The benchmark folder is by the skrub maintainers to:
- Experiment on new algorithms
- Validate decisions based on empirical evidence
- Tune (hyper)parameters in the library
These benchmarks do not aim at replacing the tests within skrub.
A mini-framework consisting of a few functions is made available under utils.
Check out other benchmarks to see how they are used.
Note
Launching a benchmark is usually something you don't want to do as a user. Benchmarks are long and expensive to run. Their code is provided for reproducibility.
Each one implements a standard command-line interface with the at least the two
commands --run and --plot.
Although, before launching, you should make sure the environment is properly setup.
First, install the required packages -- we recommend installing the latest versions
for everything (skip --upgrade if you don't want to):
pip install -e --upgrade .[benchmarks]It has also been reported that Python >=3.9 is required.
Then, if you're trying to reproduce the results of a benchmark, check the file's docstring to see if it requires any additional setup.
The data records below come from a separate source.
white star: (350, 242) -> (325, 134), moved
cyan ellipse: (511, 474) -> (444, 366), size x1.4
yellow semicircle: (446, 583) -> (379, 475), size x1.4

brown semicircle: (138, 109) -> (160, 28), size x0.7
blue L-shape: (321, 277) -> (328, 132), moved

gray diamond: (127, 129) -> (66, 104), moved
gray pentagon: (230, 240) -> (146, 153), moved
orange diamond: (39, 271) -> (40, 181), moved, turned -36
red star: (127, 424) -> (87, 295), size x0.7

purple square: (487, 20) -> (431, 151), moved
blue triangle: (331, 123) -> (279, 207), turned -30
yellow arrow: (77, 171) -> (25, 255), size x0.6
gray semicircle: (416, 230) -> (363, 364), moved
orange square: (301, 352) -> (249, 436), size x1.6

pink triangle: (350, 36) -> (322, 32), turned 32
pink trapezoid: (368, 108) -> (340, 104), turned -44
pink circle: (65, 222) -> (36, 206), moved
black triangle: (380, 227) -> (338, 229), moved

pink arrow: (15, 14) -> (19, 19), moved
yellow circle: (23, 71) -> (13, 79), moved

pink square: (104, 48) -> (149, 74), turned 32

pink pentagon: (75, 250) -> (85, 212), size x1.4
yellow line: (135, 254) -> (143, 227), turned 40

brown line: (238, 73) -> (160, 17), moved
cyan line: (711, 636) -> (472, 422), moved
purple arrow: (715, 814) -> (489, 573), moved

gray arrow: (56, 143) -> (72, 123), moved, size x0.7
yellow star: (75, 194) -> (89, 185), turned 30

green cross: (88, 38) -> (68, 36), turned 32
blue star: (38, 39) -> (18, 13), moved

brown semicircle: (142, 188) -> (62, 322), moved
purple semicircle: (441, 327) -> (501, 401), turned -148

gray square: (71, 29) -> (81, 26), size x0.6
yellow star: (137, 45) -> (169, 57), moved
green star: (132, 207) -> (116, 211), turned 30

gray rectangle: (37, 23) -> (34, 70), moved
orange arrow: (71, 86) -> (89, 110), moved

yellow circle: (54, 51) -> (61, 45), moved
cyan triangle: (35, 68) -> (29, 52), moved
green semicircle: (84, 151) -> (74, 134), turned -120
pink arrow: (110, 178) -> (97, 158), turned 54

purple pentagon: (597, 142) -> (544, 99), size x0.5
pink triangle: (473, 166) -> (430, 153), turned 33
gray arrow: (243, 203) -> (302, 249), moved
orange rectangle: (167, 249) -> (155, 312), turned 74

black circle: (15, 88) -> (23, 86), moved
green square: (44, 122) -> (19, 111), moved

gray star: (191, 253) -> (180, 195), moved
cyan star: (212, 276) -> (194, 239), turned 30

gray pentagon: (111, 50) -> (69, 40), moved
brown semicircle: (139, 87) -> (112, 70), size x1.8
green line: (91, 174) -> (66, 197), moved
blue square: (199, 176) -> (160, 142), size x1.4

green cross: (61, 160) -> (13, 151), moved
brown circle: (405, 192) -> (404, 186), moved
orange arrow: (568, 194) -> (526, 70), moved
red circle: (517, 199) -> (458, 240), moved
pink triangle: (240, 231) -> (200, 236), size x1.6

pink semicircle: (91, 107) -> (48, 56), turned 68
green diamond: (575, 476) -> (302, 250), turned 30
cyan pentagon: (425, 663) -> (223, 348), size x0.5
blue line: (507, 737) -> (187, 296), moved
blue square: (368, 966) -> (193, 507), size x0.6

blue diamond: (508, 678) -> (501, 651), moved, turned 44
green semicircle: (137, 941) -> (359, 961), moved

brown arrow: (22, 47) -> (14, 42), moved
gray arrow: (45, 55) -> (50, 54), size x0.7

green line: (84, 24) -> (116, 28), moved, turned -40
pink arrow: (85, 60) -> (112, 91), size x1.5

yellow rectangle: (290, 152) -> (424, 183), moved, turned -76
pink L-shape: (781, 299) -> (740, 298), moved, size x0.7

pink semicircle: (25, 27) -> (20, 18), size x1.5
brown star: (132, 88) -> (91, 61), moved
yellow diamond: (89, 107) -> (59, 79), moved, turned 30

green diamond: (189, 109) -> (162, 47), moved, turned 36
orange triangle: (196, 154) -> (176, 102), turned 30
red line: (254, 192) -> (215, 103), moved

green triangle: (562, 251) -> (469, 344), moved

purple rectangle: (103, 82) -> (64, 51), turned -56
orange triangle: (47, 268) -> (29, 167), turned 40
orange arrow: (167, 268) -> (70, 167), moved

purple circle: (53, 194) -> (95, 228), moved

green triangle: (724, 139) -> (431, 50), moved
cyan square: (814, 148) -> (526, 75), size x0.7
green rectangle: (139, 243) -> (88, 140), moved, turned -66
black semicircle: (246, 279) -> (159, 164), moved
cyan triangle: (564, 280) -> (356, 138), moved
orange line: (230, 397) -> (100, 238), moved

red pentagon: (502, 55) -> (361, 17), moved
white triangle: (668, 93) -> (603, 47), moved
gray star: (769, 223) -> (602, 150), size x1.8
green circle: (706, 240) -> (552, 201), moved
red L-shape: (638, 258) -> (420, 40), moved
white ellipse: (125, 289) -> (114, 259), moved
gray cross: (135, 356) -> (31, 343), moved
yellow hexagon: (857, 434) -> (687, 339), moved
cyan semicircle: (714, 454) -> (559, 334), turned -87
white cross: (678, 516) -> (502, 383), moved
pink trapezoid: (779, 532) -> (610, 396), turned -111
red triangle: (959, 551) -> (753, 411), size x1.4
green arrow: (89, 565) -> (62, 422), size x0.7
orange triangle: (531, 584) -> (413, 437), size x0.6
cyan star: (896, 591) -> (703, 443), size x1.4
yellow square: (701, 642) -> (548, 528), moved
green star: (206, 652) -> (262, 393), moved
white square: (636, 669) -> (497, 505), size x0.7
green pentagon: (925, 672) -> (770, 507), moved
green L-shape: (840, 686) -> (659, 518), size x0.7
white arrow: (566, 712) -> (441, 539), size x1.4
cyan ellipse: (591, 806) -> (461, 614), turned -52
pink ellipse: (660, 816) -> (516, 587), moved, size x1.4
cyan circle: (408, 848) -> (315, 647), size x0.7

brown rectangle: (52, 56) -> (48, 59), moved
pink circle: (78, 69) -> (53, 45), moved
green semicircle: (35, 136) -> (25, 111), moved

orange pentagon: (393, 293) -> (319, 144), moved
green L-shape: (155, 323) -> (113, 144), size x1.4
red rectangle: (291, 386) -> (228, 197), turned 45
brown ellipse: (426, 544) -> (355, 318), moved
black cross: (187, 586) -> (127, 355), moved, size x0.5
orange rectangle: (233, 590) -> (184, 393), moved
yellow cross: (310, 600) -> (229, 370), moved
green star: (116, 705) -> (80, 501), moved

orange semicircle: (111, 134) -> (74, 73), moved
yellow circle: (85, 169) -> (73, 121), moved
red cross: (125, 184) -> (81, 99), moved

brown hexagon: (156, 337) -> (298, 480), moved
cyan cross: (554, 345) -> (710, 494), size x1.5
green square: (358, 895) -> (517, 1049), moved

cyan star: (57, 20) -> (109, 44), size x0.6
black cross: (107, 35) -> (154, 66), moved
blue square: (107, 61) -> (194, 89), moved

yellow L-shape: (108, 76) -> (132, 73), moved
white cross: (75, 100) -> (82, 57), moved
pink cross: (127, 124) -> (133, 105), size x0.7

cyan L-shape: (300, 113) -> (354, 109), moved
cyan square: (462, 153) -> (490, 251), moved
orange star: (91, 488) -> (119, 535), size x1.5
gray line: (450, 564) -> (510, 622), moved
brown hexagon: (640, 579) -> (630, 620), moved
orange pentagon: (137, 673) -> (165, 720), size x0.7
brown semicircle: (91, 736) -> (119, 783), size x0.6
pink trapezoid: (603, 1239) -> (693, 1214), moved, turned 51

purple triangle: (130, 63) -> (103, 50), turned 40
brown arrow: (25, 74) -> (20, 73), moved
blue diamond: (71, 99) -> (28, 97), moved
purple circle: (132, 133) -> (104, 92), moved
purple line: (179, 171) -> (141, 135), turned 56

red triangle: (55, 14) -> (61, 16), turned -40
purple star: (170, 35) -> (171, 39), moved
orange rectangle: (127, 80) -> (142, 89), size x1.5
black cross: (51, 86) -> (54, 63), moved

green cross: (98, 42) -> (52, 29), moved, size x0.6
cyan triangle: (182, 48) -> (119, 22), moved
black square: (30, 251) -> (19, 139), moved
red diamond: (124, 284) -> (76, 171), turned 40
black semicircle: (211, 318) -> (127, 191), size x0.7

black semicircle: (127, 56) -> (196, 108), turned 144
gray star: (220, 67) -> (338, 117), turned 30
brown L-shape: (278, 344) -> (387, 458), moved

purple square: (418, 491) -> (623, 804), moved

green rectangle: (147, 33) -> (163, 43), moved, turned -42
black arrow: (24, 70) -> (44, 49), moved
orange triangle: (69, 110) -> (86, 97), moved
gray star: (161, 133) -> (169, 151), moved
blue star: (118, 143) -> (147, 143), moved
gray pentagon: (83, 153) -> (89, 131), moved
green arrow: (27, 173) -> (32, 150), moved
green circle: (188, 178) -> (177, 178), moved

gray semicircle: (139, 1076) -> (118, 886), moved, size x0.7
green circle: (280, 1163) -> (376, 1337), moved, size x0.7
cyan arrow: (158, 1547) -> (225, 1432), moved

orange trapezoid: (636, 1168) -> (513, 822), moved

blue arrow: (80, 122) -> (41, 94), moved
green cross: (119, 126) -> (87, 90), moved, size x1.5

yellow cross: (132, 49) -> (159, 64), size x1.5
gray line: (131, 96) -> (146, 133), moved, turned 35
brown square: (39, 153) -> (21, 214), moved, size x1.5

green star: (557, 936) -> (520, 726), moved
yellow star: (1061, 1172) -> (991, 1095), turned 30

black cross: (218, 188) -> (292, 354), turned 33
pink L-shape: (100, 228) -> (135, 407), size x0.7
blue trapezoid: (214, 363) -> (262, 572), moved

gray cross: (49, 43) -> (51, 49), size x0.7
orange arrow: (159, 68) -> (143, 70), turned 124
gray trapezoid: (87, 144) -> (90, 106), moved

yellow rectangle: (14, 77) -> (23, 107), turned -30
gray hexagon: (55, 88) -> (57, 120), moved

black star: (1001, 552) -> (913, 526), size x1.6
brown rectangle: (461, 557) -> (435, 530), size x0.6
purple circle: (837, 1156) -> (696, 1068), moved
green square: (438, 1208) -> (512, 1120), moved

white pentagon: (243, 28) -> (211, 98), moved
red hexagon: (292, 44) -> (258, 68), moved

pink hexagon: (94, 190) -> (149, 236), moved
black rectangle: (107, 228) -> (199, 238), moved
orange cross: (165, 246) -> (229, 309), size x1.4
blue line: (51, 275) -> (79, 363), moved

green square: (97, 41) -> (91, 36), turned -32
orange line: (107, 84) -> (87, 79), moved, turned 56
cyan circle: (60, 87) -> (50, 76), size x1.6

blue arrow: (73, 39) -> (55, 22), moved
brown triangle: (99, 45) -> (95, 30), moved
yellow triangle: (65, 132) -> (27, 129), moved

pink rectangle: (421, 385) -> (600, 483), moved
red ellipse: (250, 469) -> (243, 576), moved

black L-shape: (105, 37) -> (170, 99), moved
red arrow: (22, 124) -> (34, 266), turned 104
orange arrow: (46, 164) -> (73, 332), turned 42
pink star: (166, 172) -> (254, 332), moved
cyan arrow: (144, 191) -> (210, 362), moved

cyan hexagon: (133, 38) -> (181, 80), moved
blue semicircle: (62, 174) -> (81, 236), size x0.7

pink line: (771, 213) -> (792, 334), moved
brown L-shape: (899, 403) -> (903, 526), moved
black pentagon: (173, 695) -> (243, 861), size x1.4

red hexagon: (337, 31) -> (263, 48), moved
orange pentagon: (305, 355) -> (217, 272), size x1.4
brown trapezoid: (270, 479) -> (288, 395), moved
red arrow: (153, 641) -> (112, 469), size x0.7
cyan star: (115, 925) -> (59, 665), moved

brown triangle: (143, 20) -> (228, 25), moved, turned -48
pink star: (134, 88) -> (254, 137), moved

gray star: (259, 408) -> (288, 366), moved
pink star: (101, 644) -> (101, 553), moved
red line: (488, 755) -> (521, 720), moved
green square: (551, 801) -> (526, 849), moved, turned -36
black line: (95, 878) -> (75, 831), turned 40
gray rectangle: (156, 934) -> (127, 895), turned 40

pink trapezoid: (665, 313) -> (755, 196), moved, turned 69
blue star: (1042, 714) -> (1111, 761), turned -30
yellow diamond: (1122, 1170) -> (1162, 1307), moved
Usually, you will find a date, which might be relevant, and sometimes, a commit hash. You can use it to checkout the code at the time the benchmark was run:
git checkout <commit_hash>Finally, you can launch the benchmark with the --run command:
python bench_tablevectorizer_tuning.py --runThe results of the benchmarks ran by maintainers are pushed in the results/
folder in a parquet format.
As mentioned earlier, benchmarks implement a --plot option used to display
the results visually. Using --plot without --run allows you to plot
the saved results without re-running the benchmark.
Results are saved with the format <name>-<YYYYMMDD>.parquet in the subfolder
results.